Can you break up the larger textures in blocks, such that all texture parts are the same size, using multiple quads to act as one quad visually?

Thanks for the suggestion. It would be possible, but I'm still hoping for a more straightforward solution.

One approach is a so-called texture atlas, i.e. combine all textures into a big one. An example use case is a bitmap font for rendering text. You should find plenty of examples and even tools to generate such atlases (also google "rectangle packing").

Edit: Simpler to implement, but memory wasteful: Stay with the texture array approach and set width and height like the largest of your textures. Pack all other textures e.g. topleft and when drawing make sure the instance hits the correct texcoords.

In both cases you need to change some of your texture coordinates. For the texture array the smaller images no longer use the far corners (1,1) so you have to compute the new values. For the texture atlas you need to compute values that don't all start at (0,0).
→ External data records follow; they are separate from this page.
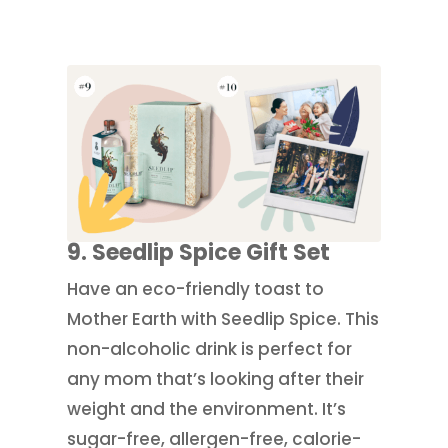
9. Seedlip Spice Gift Set
Have an eco-friendly toast to
Mother Earth with Seedlip Spice. This
non-alcoholic drink is perfect for
any mom that’s looking after their
weight and the environment. It’s
sugar-free, allergen-free, calorie-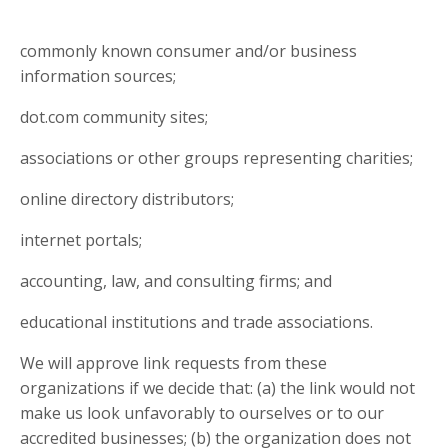
commonly known consumer and/or business
information sources;
dot.com community sites;
associations or other groups representing charities;
online directory distributors;
internet portals;
accounting, law, and consulting firms; and
educational institutions and trade associations.
We will approve link requests from these
organizations if we decide that: (a) the link would not
make us look unfavorably to ourselves or to our
accredited businesses; (b) the organization does not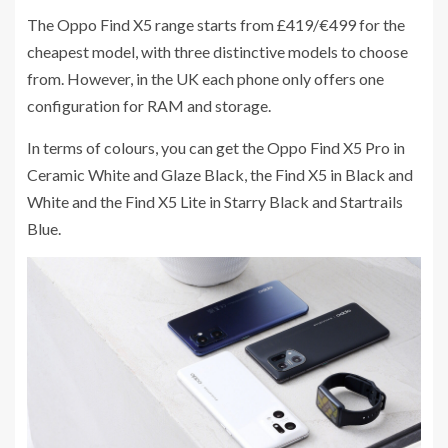
The Oppo Find X5 range starts from £419/€499 for the
cheapest model, with three distinctive models to choose
from. However, in the UK each phone only offers one
configuration for RAM and storage.
In terms of colours, you can get the Oppo Find X5 Pro in
Ceramic White and Glaze Black, the Find X5 in Black and
White and the Find X5 Lite in Starry Black and Startrails
Blue.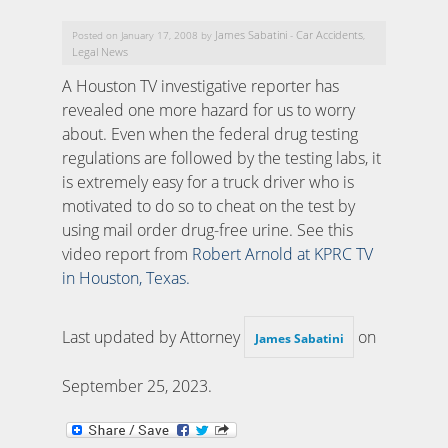
James Sabatini
Car Accidents
Posted on January 17, 2008 by
-
,
Legal News
A Houston TV investigative reporter has
revealed one more hazard for us to worry
about. Even when the federal drug testing
regulations are followed by the testing labs, it
is extremely easy for a truck driver who is
motivated to do so to cheat on the test by
using mail order drug-free urine. See this
video report from
Robert Arnold at KPRC TV
in Houston, Texas.
Last updated by Attorney
on
James Sabatini
September 25, 2023
.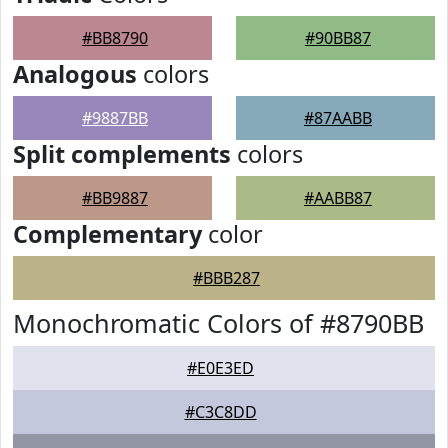
#BB8790
#90BB87
Analogous
colors
#9887BB
#87AABB
Split complements
colors
#BB9887
#AABB87
Complementary
color
#BBB287
Monochromatic Colors of #8790BB
#E0E3ED
#C3C8DD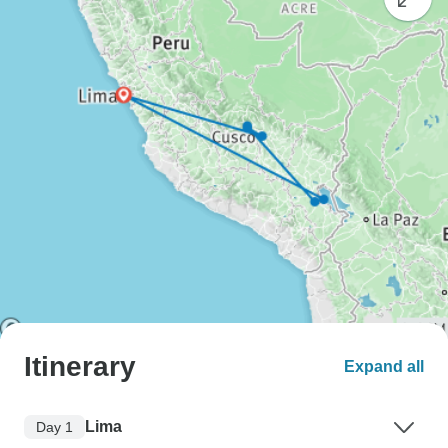
Itinerary
Expand all
Lima
Day 1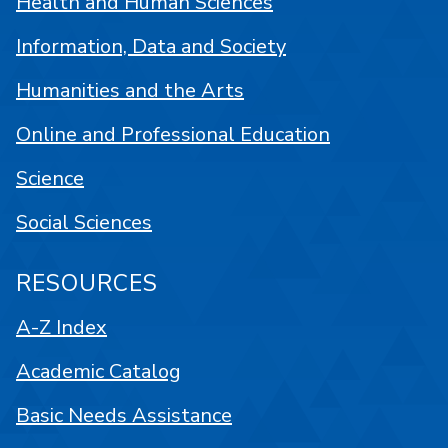
Health and Human Sciences
Information, Data and Society
Humanities and the Arts
Online and Professional Education
Science
Social Sciences
RESOURCES
A-Z Index
Academic Catalog
Basic Needs Assistance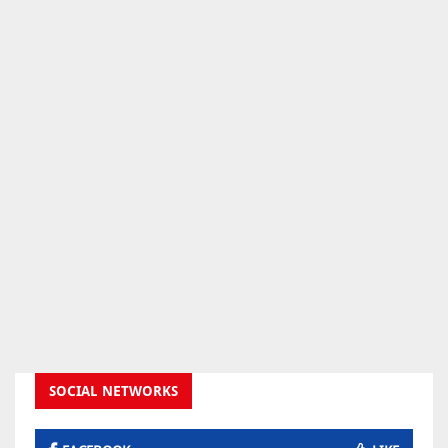
SOCIAL NETWORKS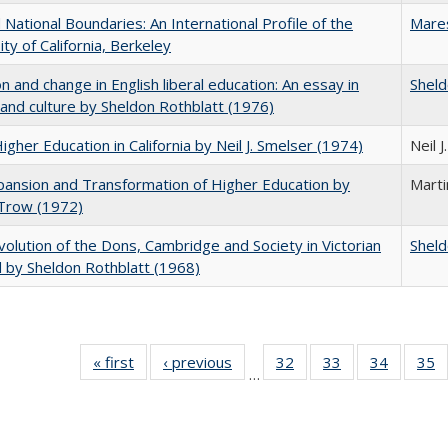
National Boundaries: An International Profile of the
Mare
ity of California, Berkeley
on and change in English liberal education: An essay in
Sheld
 and culture by Sheldon Rothblatt (1976)
Higher Education in California by Neil J. Smelser (1974)
Neil 
ansion and Transformation of Higher Education by
Mart
 Trow (1972)
olution of the Dons, Cambridge and Society in Victorian
Sheld
 by Sheldon Rothblatt (1968)
« first
Full listing
‹ previous
Full listing
32
of 40 Full
33
of 40 Full
34
of 40 Fu
35
…
table:
table:
listing table:
listing table:
listing ta
li
Publications
Publications
Publications
Publications
Publicat
P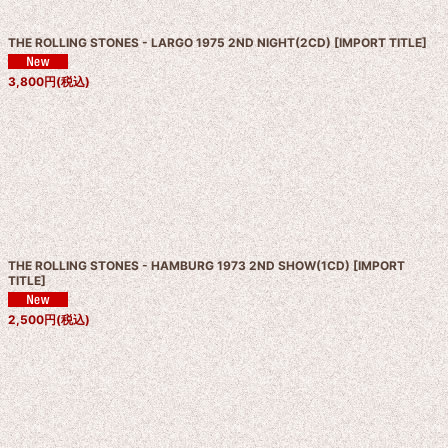
THE ROLLING STONES - LARGO 1975 2ND NIGHT(2CD)
[
IMPORT TITLE
]
3,800
円
(税込)
THE ROLLING STONES - HAMBURG 1973 2ND SHOW(1CD)
[
IMPORT
TITLE
]
2,500
円
(税込)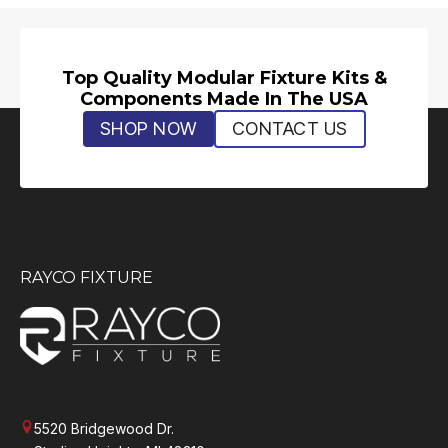
Top Quality Modular Fixture Kits &
Components Made In The USA
SHOP NOW
CONTACT US
RAYCO FIXTURE
5520 Bridgewood Dr.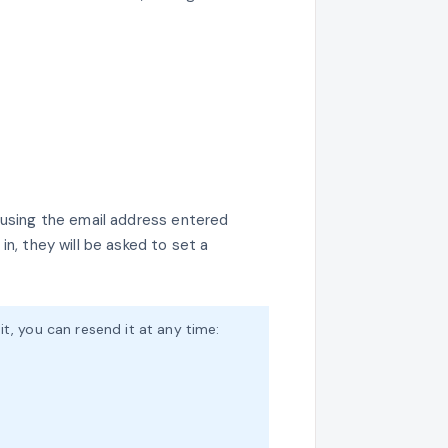
l using the email address entered
in, they will be asked to set a
t it, you can resend it at any time: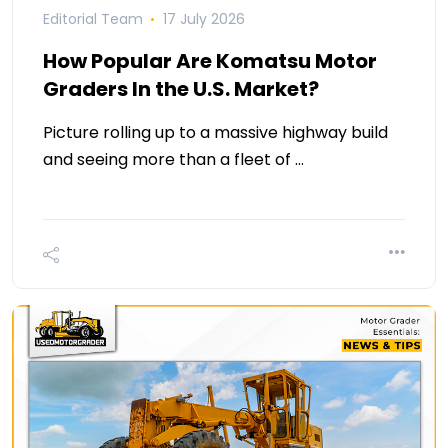
Editorial Team
17 July 2026
How Popular Are Komatsu Motor
Graders In the U.S. Market?
Picture rolling up to a massive highway build
and seeing more than a fleet of …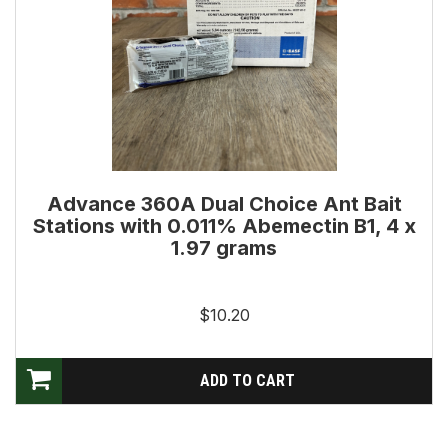
Advance 360A Dual Choice Ant Bait
Stations with 0.011% Abemectin B1, 4 x
1.97 grams
$10.20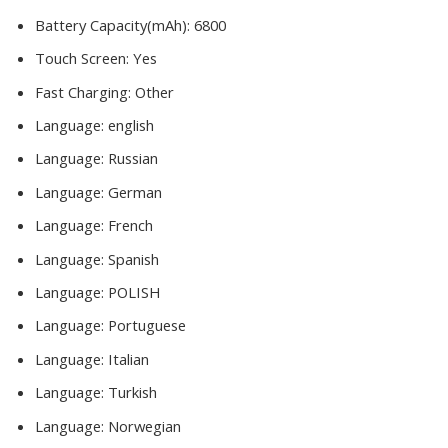
Battery Capacity(mAh):
6800
Touch Screen:
Yes
Fast Charging:
Other
Language:
english
Language:
Russian
Language:
German
Language:
French
Language:
Spanish
Language:
POLISH
Language:
Portuguese
Language:
Italian
Language:
Turkish
Language:
Norwegian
If you want to do it all in a single draw call this is the best way. Instancing seems incredibly important for performance--I was rendering 100 cubes normally then instanced and I saw a 10x speedup.

Thanks unbird and menohack for your suggestions.The texture atlas may be problematic because these aren't static textures that I can layout into an atlas resource in advance - these textures are first rendered by prior Draw calls and may be redrawn frequently. Basically I am drawing many things to these off-screen textures and then compositing them to the screen as quads, which I would like to do with instancing. I will consider the Texture2DArray suggestion using the largest texture for the dimensions.

This does not necessarily inhibit you from using an atlas. You can render to parts of a texture by using an appropriate quad/transformation or viewport.

But yeah, the array approach is definitively easier.